Сидоренко кивнул на стул.
— Сидай. Зараз все расскажи про твои преступные связи с Антантой. Учти: я усе знаю. Поэтому не бреши и не выкручивайся.
Он довольно усмехнулся, потом сурово нахмурился и свирепо гаркнул:
— Ну? Давай!
Вообще вопрос не удивил меня. После ареста я много раз бывал на допросах — и страшных, и нестрашных, всяких — и знал, что каждый нестрашный может всегда обернуться страшным.
— Позвольте, гражданин начальник, — начал я осторожно. — Я, правда, бывал за рубежом, но это случилось в годы, когда Антанты уже не было.
— Та куды ж вона запропастилась?
— Рассыпалась. Это всем известно.
Сидоренко посмотрел на меня озадаченно.
— Хм… Як вона рассыпаться могла? Ты зачинаешь выкручиваться, а?
Он нагнулся ко мне.
— А это што? У меня в руках письмо к тебе от этой самой Антанты. Тебе письмо чи ни? Отвечай!
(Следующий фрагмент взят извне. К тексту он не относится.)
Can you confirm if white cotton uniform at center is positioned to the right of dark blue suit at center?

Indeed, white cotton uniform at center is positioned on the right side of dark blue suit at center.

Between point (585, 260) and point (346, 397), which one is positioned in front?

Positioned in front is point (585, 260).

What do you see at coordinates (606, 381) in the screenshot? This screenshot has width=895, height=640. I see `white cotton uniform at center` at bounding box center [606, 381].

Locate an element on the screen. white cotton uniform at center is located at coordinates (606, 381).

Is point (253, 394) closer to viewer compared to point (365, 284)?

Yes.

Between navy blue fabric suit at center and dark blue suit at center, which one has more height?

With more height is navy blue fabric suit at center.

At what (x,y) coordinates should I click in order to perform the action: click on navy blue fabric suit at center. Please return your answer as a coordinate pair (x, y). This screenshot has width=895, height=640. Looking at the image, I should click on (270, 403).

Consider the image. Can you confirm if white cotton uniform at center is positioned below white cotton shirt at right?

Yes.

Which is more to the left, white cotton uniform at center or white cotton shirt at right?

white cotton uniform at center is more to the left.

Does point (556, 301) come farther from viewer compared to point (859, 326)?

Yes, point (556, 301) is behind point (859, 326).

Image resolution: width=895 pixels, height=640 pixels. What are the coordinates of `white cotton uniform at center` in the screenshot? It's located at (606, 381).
Он протянул почтовую открытку. Сердце так стукнуло, что я взялся рукой за грудь.
— Это от Иоланты, моей жены! Иоланты, а не Антанты, гражданин начальник!
— На, читай, — и начальник сунул мне в руку измятую и замусоленную в чужих руках почтовую открытку. Там было написано всего несколько слов. Я опустил голову. Прошла минута, другая.
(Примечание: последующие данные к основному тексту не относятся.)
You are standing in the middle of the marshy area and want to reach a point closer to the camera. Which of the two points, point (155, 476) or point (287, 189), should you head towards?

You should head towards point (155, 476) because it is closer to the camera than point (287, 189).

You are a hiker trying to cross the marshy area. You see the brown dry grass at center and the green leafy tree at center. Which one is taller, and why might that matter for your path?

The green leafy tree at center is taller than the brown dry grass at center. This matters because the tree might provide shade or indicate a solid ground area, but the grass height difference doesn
Сидоренко почесал затылок и сдвинул шапку сначала на лоб, потом набок. Другим голосом сказал, косо глядя в ночь за окном:
— Эге… Це про твою жинку? Хм… Я и сам уж пидумав, що це вона… — И вдруг, как бы желая отвлечь меня от моих мыслей, гордо откинулся в кресле, распахнул полушубок и постучал желтым от махры ногтем по ордену на груди: — Усем давным-давно известно, що Антанта рассыпалась, хай черт ее забере! Здорово мы ей давали жару пид Пятихат-кой, у Жмеринки та на Перекопе — з того ж вона и рассыпалась! Бачишь геройский орден? То-то! 3 рук самого Климента Ехремовича получив! А ты — Антанта, Антанта… Да я сам усе давно знаю про ее, суку, про лорда Керзона, про все чисто. Ну, иди спать. Эх, ты, Антанта!